Wherever I live, I like to save space for spontaneous drawing. I’ll designate walls, pillars, cupboards or wooden planks. There is no specific idea in mind at first. I like to take the energy of whatever is happening at that particular moment and turn it into something that somewhat resembles a feeling I am having. A lot of the times it is boredom and pent up aggression that decides what my house looks like. This was cabin fever at its worst. A small cabin at 4000 feet elevation, 4 feet of snow, 1 hour of daylight, 6 or 7 pints of beer, and this is what came out. It’s also the product of an unquenchable Bukowski habit.

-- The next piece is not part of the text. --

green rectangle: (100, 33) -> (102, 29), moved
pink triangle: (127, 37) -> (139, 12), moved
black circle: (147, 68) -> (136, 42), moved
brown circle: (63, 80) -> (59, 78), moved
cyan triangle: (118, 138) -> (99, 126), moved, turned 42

Monday, September 15, 2008

Broken II


This drawing is a new version of an old poem I illustrated

Medium - Pastel and Graphite on Paper
Dimensions - 9X11
Price - SOLD

The 9 to 5 Blues



Throughout college and the few years following I worked a variety of low end service industry jobs. This drawing expresses the frustration inherent with working a hard job for chump change, having terribly vindictive bosses, and accepting a complimentary chicken strip dinner on the window sill of the dish pit five or six nights a week. Millions of people make a living like this for their entire lives without complaint. Hats off to them for being stronger people than me. This is my formal complaint letter.

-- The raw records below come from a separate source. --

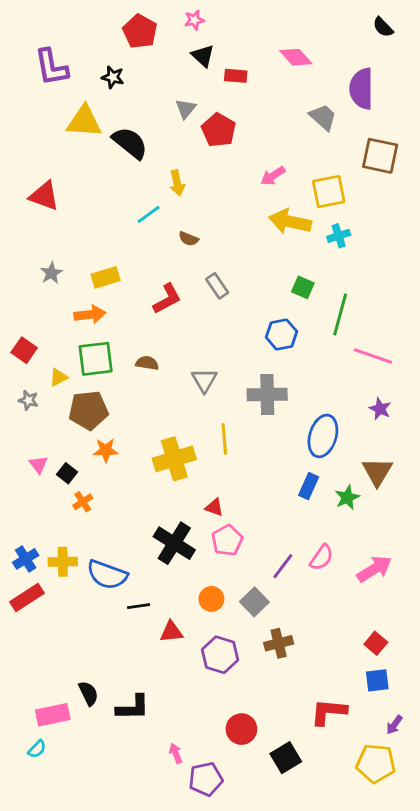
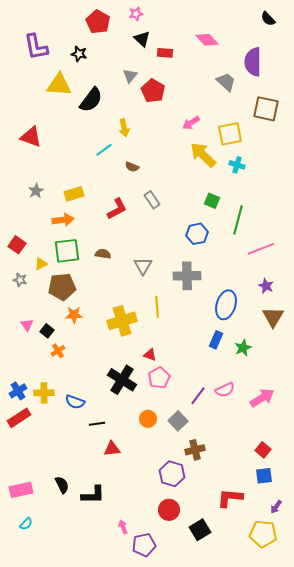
black semicircle: (130, 143) -> (91, 100), turned 88
yellow arrow: (290, 222) -> (203, 155), turned 32
cyan cross: (339, 236) -> (237, 165), turned 35
pink line: (373, 356) -> (261, 249), turned -40
brown triangle: (377, 472) -> (273, 317), moved
pink semicircle: (322, 557) -> (225, 390), turned 30
blue semicircle: (107, 575) -> (75, 402), size x0.7
red triangle: (171, 632) -> (112, 449), moved
purple hexagon: (220, 655) -> (172, 474), moved
pink rectangle: (53, 715) -> (21, 490), moved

Medium - Pastel on Matboard
Dimensions - 25X30
Price - 500$

Oh, the gruesome destiny...




I'm not actually sure what the motivation for this drawing was. I did it in 2003 and displayed it in a few galleries around Marquette, MI alongside the other three in the "Americana" series. My professor at the time nicknamed drawings like these "psychoscapes". The title was GODDAMNIT for a while and caused some hilarious reactions that I was able to witness as I was the monitor in one of those galleries. I watched a woman walk up to it and mumble "it's just so depressing" with a nauseaus look on her face... priceless.

Medium - Pastel on Matboard
Dimension - 18X24
Price - 350$

Forgotten oil still life


First attempt at a still life in oil. It was painted with the help of Alexander Rokoff at Rokoff studios in North Portland.